Souvent le matin, en partant de chez moi pour aller travailler, je vois un couple avenue du Maine. Il est 06h30, je ne sais pas s’ils sortent d’un immeuble voisin, ou s’ils se sont rejoint ici. Entre 50 et 60 ans, la femme semble attaquée par l’alcool, lui semble plus sain. A chaque fois que je les ai vu (souvent), ils semblent sur le point de se quitter (pour la journée ? pour la vie ?). Ils se prennent souvent dans les bras l’un de l’autre, se parlent, avec entre eux comme une tendresse excluant toute sensualité. Je ne connais pas leur histoire. La scène rituelle montre qu’ils partagent au moins de la tendresse, sinon de l’amour. Lui semble loin, en retrait.

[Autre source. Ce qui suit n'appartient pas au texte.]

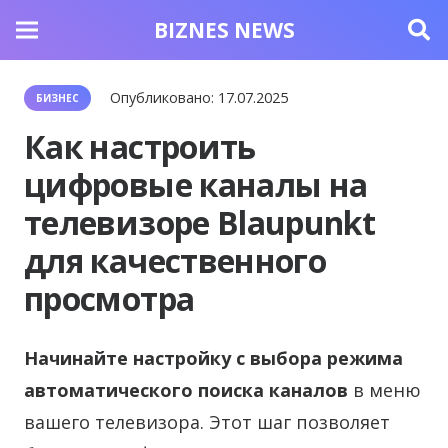
BIZNES NEWS
Опубликовано:
17.07.2025
БИЗНЕС
Как настроить
цифровые каналы на
телевизоре Blaupunkt
для качественного
просмотра
Начинайте настройку с выбора режима
автоматического поиска каналов
в меню
вашего телевизора. Этот шаг позволяет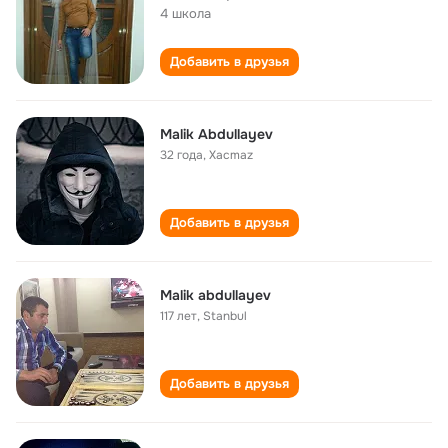
4 школа
Добавить в друзья
Malik Abdullayev
32 года
,
Xacmaz
Добавить в друзья
Malik abdullayev
117 лет
,
Stanbul
Добавить в друзья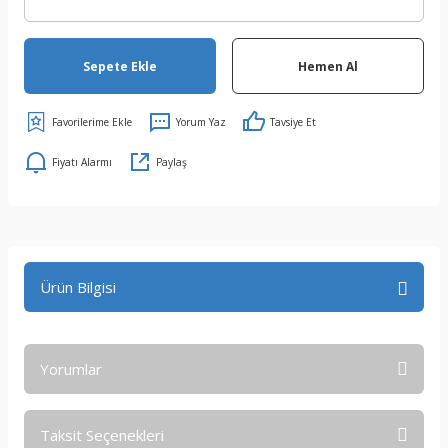
Sepete Ekle
Hemen Al
Yorum Yaz
Tavsiye Et
Fiyatı Alarmı
Paylaş
Ürün Bilgisi
Yorumlar
Taksit Seçenekleri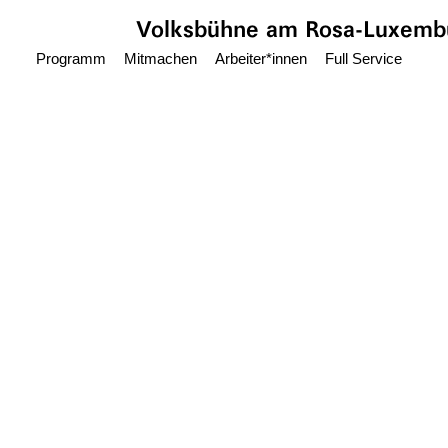
Zum Hauptinhalt springen
Volksbühne
am Rosa-Luxembu
Programm
Mitmachen
Arbeiter*innen
Full Service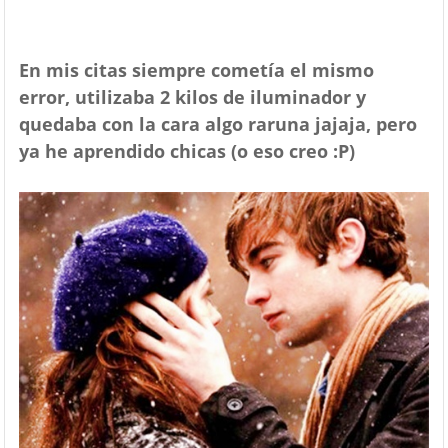
En mis citas siempre cometía el mismo
error, utilizaba 2 kilos de iluminador y
quedaba con la cara algo raruna jajaja, pero
ya he aprendido chicas (o eso creo :P)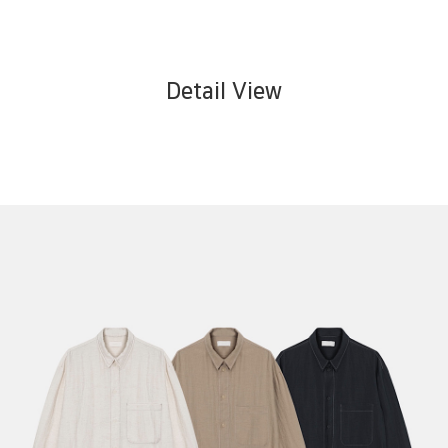
Detail View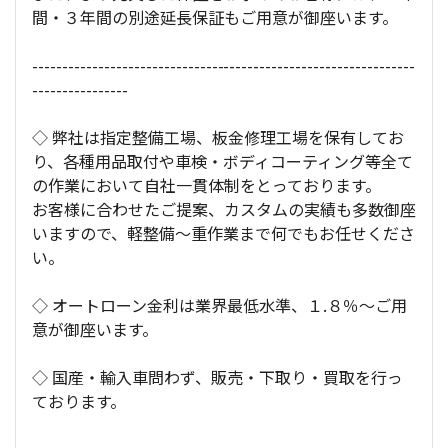
間・３年間の別途延長保証もご用意が御座います。
----------------------------------------------------------------
----------------
◇ 弊社は指定整備工場、板金修理工場を保有してお
り、各種用品取付や車検・ボディコーティング等全て
の作業において自社一貫体制をとっております。
お客様に合わせたご提案、カスタムの実績も多数御座
いますので、軽整備～重作業まで何でもお任せくださ
い。
◇ オートローン金利は業界最低水準、１.８％～ご用
意が御座います。
◇ 国産・輸入車問わず、販売・下取り・買取を行っ
ております。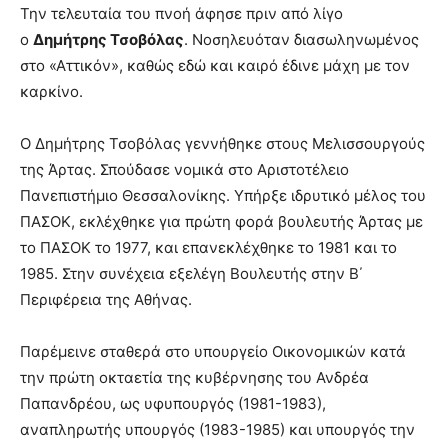
lesbians
Την τελευταία του πνοή άφησε πριν από λίγο
very
ο
Δημήτρης Τσοβόλας
. Νοσηλευόταν διασωληνωμένος
hot
στο «Αττικόν», καθώς εδώ και καιρό έδινε μάχη με τον
cam
καρκίνο.
show.
desi
xxx
brandi
Ο Δημήτρης Τσοβόλας γεννήθηκε στους Μελισσουργούς
lyons
της Άρτας. Σπούδασε νομικά στο Αριστοτέλειο
teaches
Πανεπιστήμιο Θεσσαλονίκης. Υπήρξε ιδρυτικό μέλος του
you
ΠΑΣΟΚ, εκλέχθηκε για πρώτη φορά βουλευτής Άρτας με
the
meaning
το ΠΑΣΟΚ το 1977, και επανεκλέχθηκε το 1981 και το
of
1985. Στην συνέχεια εξελέγη Βουλευτής στην Β΄
pain.
Περιφέρεια της Αθήνας.
pornhun
hd
porn
Παρέμεινε σταθερά στο υπουργείο Οικονομικών κατά
την πρώτη οκταετία της κυβέρνησης του Ανδρέα
Παπανδρέου, ως υφυπουργός (1981-1983),
αναπληρωτής υπουργός (1983-1985) και υπουργός την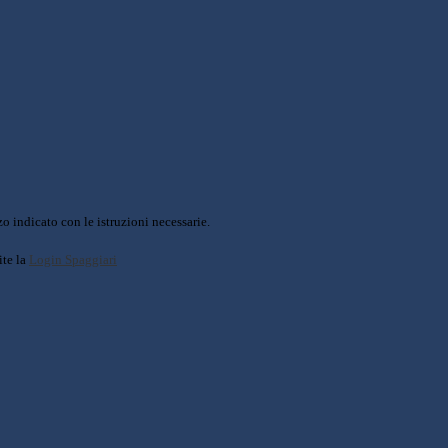
o indicato con le istruzioni necessarie.
ite la
Login Spaggiari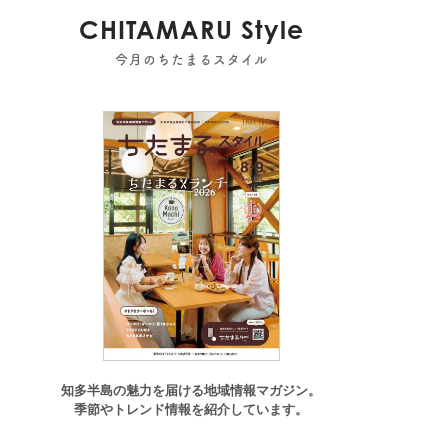
CHITAMARU Style
今月のちたまるスタイル
知多半島の魅力を届ける地域情報マガジン。
季節やトレンド情報を紹介しています。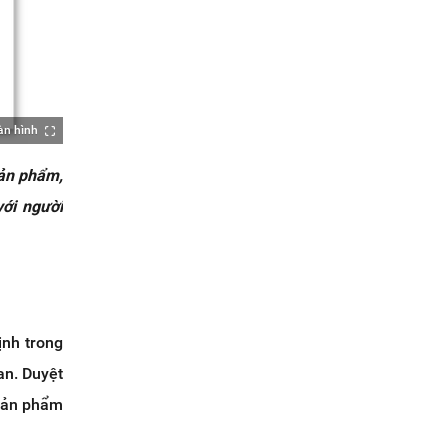
àn hình
sản phẩm,
với người
ịnh trong
an. Duyệt
sản phẩm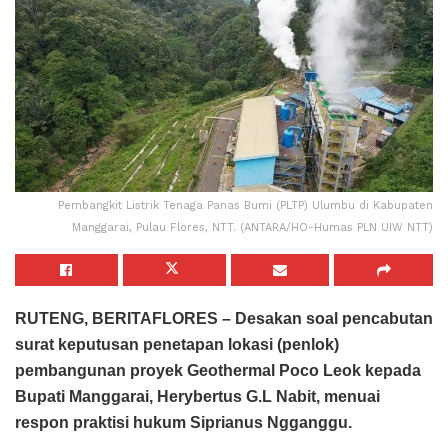
Pembangkit Listrik Tenaga Panas Bumi (PLTP) Ulumbu di Kabupaten
Manggarai, Pulau Flores, NTT. (ANTARA/HO-Humas PLN UIW NTT)
RUTENG, BERITAFLORES – Desakan soal pencabutan
surat keputusan penetapan lokasi (penlok)
pembangunan proyek Geothermal Poco Leok kepada
Bupati Manggarai, Herybertus G.L Nabit, menuai
respon praktisi hukum Siprianus Ngganggu.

Il porte sur le visage une sorte de tristesse de fond sereine, elle porte sur le visage une détresse un peu hagarde. Elle est plus agitée, s’écarte de lui souvent, revient dans ses bras. Comme si elle voulait l’emmener avec elle, mais sans savoir où…On dirait une enfant ; peut-être la manière – protectrice – qu’il a de la prendre dans ses bras. Selon mon humeur, mon imagination, j’imagine leur histoire sous des angles différents. Ce pourrait être simplement un couple très soudé. Le mari ou la femme partant travailler tôt, et ils se disent au revoir pour la journée. Mais l’au revoir est trop long pour une journée, et l’air qu’ils ont de vouloir se cacher, l’espèce d’urgence sourde qui semble animer la femme, laissent entrevoir une histoire plus compliquée. Peut-être une histoire de séparation rendue impossible par le temps passé. Lui, ayant refait sa vie ailleurs, avec femme et enfants, et Elle toujours amoureuse. Et Lui, ayant gardé de la tendresse et n’ayant jamais pu écarter l’ancienne amante, par peur de faire mal à un être déjà diminué. Peut être une histoire sordide, complétant la première, d’homme marié faisant croire à son amante qu’il va quitter sa femme depuis 30 ans. Et l’amante docile qui attend une bouteille à la main l’évènement salvateur qui ne viendra jamais. Je ne sais pas. Je ne saurais probablement jamais. Ce qui est sûr, c’est que quand je les vois, j’ai toujours une sensation étrange, une émotion un peu mélancolique : on ne voit pas souvent des couples qui restent au même endroit sur le trottoir plus de trente secondes, encore moins à 6H30 du matin. Cette situation rappelle un quai de gare. Peut-être est-ce ça d’ailleurs, leur histoire : une éternelle partance recommencée chaque jour au petit matin.

Desperate Housewives

Comme quoi une série peut être un bon divertissement, ET une source de réflexion : l’autre jour, j’ai vu un épisode de cette super série américaine, et il se terminait par cette prière (de mémoire) :

Donne nous la force d’accepter ce qui ne peut être changé, le courage de changer ce qui peut l’être, et la sagesse de faire la différence entre les deux.

Belle prière, non ? Même si on pense qu’elle ne s’adresse à personne d’autre qu’à nous.